## EXERCISE OBJECTIVE
Filter these entries, keeping only lines that hold the word "simplemente".

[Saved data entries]
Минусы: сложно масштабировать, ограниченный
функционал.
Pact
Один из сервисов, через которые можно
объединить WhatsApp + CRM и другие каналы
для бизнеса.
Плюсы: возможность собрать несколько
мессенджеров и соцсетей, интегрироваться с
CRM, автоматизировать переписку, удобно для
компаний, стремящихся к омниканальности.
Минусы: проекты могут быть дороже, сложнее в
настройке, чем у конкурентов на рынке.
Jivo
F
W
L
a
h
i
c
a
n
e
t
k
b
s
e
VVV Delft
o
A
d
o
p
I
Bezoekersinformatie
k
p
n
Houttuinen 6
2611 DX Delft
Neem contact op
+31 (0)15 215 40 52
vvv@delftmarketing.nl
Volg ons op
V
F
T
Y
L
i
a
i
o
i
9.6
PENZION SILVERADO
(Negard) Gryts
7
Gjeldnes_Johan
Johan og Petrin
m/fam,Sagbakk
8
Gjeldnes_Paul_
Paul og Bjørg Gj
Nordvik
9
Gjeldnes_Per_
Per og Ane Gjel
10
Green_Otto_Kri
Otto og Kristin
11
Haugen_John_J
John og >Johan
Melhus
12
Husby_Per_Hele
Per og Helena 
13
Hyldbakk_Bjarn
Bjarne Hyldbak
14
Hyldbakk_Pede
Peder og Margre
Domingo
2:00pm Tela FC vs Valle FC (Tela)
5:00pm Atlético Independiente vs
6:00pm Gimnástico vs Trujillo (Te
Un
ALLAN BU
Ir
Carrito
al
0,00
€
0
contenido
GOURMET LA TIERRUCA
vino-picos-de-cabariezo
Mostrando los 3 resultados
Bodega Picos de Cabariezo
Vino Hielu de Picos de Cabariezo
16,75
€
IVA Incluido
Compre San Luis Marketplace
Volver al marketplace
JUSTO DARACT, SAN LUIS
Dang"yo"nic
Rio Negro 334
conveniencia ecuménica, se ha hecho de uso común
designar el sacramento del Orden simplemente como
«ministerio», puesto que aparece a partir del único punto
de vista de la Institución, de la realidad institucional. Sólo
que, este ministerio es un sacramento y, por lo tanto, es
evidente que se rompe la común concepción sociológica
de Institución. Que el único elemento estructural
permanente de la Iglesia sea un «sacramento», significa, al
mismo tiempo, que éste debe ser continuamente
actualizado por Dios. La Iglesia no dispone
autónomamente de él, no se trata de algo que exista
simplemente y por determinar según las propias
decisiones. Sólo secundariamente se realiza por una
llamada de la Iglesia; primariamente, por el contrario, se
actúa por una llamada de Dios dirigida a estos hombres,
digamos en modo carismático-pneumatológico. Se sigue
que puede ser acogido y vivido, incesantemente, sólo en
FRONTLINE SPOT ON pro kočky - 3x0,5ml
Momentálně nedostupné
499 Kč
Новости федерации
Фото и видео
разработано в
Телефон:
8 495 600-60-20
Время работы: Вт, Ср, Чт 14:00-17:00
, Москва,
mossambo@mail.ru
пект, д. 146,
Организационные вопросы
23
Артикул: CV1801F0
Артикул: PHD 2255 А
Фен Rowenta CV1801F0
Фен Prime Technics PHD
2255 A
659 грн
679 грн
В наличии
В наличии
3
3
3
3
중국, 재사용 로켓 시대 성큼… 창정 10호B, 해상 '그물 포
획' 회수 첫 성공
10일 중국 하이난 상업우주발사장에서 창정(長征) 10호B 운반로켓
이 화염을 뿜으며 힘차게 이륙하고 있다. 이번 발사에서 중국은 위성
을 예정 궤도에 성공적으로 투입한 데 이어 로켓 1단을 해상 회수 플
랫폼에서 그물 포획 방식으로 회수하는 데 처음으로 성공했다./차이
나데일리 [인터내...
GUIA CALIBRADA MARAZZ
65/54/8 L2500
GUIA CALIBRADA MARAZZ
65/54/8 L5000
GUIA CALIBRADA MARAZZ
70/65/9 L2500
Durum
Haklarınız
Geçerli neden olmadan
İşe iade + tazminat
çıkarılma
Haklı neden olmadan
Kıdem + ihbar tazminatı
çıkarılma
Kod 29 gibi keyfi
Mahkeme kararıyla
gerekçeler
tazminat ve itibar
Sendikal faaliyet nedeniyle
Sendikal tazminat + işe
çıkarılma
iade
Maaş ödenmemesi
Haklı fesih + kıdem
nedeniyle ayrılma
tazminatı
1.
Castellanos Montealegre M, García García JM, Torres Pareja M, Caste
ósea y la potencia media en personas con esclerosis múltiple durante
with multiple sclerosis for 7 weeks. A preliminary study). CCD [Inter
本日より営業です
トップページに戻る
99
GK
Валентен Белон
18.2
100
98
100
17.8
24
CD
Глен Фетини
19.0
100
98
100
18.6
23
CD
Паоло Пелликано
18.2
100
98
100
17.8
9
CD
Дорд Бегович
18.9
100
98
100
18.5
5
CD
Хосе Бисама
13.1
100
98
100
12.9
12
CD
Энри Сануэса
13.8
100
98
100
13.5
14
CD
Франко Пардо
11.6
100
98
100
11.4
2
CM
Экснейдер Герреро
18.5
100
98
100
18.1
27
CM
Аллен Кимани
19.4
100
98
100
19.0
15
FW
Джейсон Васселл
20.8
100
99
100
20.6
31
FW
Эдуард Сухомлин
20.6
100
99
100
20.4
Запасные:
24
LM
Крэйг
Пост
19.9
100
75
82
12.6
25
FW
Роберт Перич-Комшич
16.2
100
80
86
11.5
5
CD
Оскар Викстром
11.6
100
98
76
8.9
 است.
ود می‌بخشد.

## WRITTEN ANSWER
designar el sacramento del Orden simplemente como
simplemente y por determinar según las propias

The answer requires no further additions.